Außerdem gilt: Lieber selbst ein Foto vom Rührgerät machen, das man gerne loswerden will, anstatt Bilder vom Hersteller oder aus dem Internet zu nehmen. Die sind nämlich oft urheberrechtlich geschützt. Auch falsche Beschreibungen kommen nicht gut an. Damit führen Verkäufer die möglichen Abnehmer ihrer Geschenke nicht nur wissentlich hinters Licht, sondern riskieren auch noch schlechte Bewertungen.

Falls die Tante aus dem Urlaub ein gefälschtes Adidas-Fußballtrikot mitgebracht hat - noch dazu von einem Klub, den man schon seit Jahren nicht mehr toll findet - sollte der Beschenkte das T-Shirt lieber nicht im Internet verscherbeln. Denn wer online Plagiate anbietet, muss mit rechtlichen Konsequenzen rechnen.
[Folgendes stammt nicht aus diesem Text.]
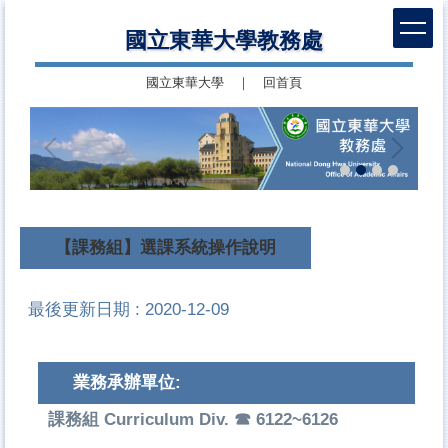
跳
國立東華大學教務處
到
主
國立東華大學
｜
回首頁
要
內
容
區
【課務組】選課系統操作說明
最後更新日期 :
2020-12-09
業務承辦單位:
課務組 Curriculum Div. ☎ 6122~6126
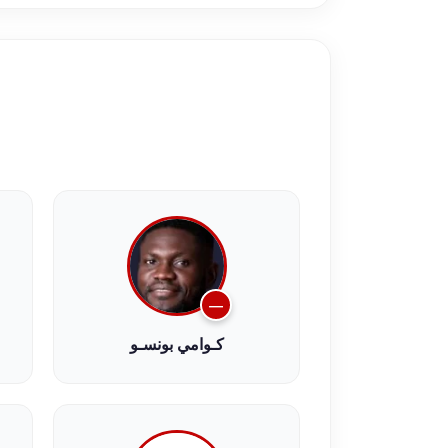
—
كـوامي بونسـو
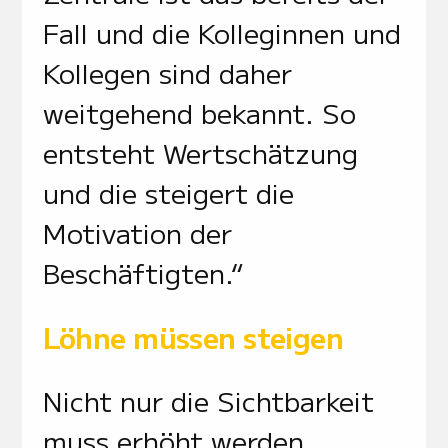
Fall und die Kolleginnen und
Kollegen sind daher
weitgehend bekannt. So
entsteht Wertschätzung
und die steigert die
Motivation der
Beschäftigten.“
Löhne müssen steigen
Nicht nur die Sichtbarkeit
muss erhöht werden,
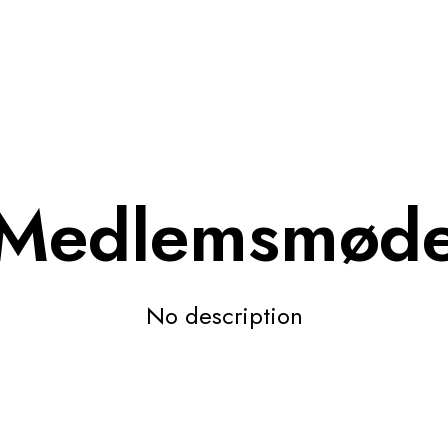
Medlemsmød
No description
Wenn jemand nun für sowohl den hässlichen Schlips als auch das übel riechende Parfum einen Käufer gefunden hat, steht nur noch der Versand an. Der Verkäufer solle seine Waren nur versichert versenden, so Bitkom. Ansonsten könne es passieren, dass er für verlorengegangene Pakete haften muss. Und das wäre - nach der Enttäuschung über das falsche Geschenk - natürlich doppelt tragisch.